As this table does not have an explicit schema name, it will be placed into the default schema.

Feed live data

Start the twistr tool:

  1. $ java -Dness.config.location=file:$(pwd) -Dness.config=twistr -jar ./twistr

twistr connects to the Twitter API and feeds the “sample tweet” feed into a Kafka topic called twitter_feed.

Now run queries against live data:

  1. $ ./openlk-cli --catalog kafka --schema default
  2. lk:default> SELECT count(*) FROM tweets;
  3. _col0
  4. -------
  5. 4467
  6. (1 row)
  7. lk:default> SELECT count(*) FROM tweets;
  8. _col0
  9. -------
  10. 4517
  11. (1 row)
  12. lk:default> SELECT count(*) FROM tweets;
  13. _col0
  14. -------
  15. 4572
  16. (1 row)
  17. lk:default> SELECT kafka_key, user_name, lang, created_at FROM tweets LIMIT 10;
  18. kafka_key | user_name | lang | created_at
  19. --------------------+-----------------+------+-------------------------
  20. 494227746231685121 | burncaniff | en | 2014-07-29 14:07:31.000
  21. 494227746214535169 | gu8tn | ja | 2014-07-29 14:07:31.000
  22. 494227746219126785 | pequitamedicen | es | 2014-07-29 14:07:31.000
  23. 494227746201931777 | josnyS | ht | 2014-07-29 14:07:31.000
  24. 494227746219110401 | Cafe510 | en | 2014-07-29 14:07:31.000
  25. 494227746210332673 | Da_JuanAnd_Only | en | 2014-07-29 14:07:31.000
  26. 494227746193956865 | Smile_Kidrauhl6 | pt | 2014-07-29 14:07:31.000
  27. 494227750426017793 | CashforeverCD | en | 2014-07-29 14:07:32.000
  28. 494227750396653569 | FilmArsivimiz | tr | 2014-07-29 14:07:32.000
  29. 494227750388256769 | jmolas | es | 2014-07-29 14:07:32.000
  30. (10 rows)

There is now a live feed into Kafka which can be queried using openLooKeng.

Epilogue: Time stamps

The tweets feed that was set up in the last step contains a time stamp in RFC 2822 format as created_at attribute in each tweet.
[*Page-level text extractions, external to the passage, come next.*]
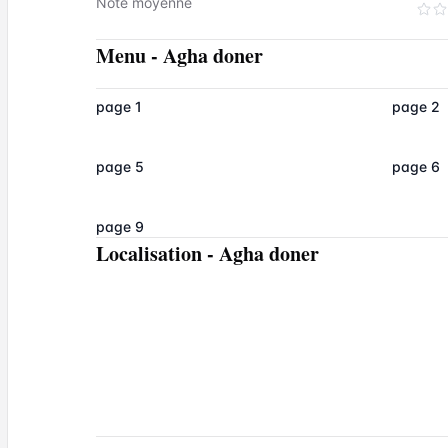
Note moyenne
Menu
-
Agha doner
page 1
page 2
page 5
page 6
page 9
Localisation
-
Agha doner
  1. lk:default> SELECT DISTINCT json_extract_scalar(_message, '$.created_at')) AS raw_date
  2. -> FROM tweets LIMIT 5;
  3. raw_date
  4. --------------------------------
  5. Tue Jul 29 21:07:31 +0000 2014
  6. Tue Jul 29 21:07:32 +0000 2014
  7. Tue Jul 29 21:07:33 +0000 2014
  8. Tue Jul 29 21:07:34 +0000 2014
  9. Tue Jul 29 21:07:35 +0000 2014
  10. (5 rows)

The topic definition file for the tweets table contains a mapping onto a timestamp using the rfc2822 converter:

  1. ...
  2. {
  3. "name": "created_at",
  4. "mapping": "created_at",
  5. "type": "TIMESTAMP",
  6. "dataFormat": "rfc2822"
  7. },
  8. ...

This allows the raw data to be mapped onto a openLooKeng timestamp column:

  1. lk:default> SELECT created_at, raw_date FROM (
  2. -> SELECT created_at, json_extract_scalar(_message, '$.created_at') AS raw_date
  3. -> FROM tweets)
  4. -> GROUP BY 1, 2 LIMIT 5;
  5. created_at | raw_date
  6. -------------------------+--------------------------------
  7. 2014-07-29 14:07:20.000 | Tue Jul 29 21:07:20 +0000 2014
  8. 2014-07-29 14:07:21.000 | Tue Jul 29 21:07:21 +0000 2014
  9. 2014-07-29 14:07:22.000 | Tue Jul 29 21:07:22 +0000 2014
  10. 2014-07-29 14:07:23.000 | Tue Jul 29 21:07:23 +0000 2014
  11. 2014-07-29 14:07:24.000 | Tue Jul 29 21:07:24 +0000 2014
  12. (5 rows)

The Kafka connector contains converters for ISO 8601, RFC 2822 text formats and for number-based timestamps using seconds or miilliseconds since the epoch. There is also a generic, text-based formatter which uses Joda-Time format strings to parse text columns.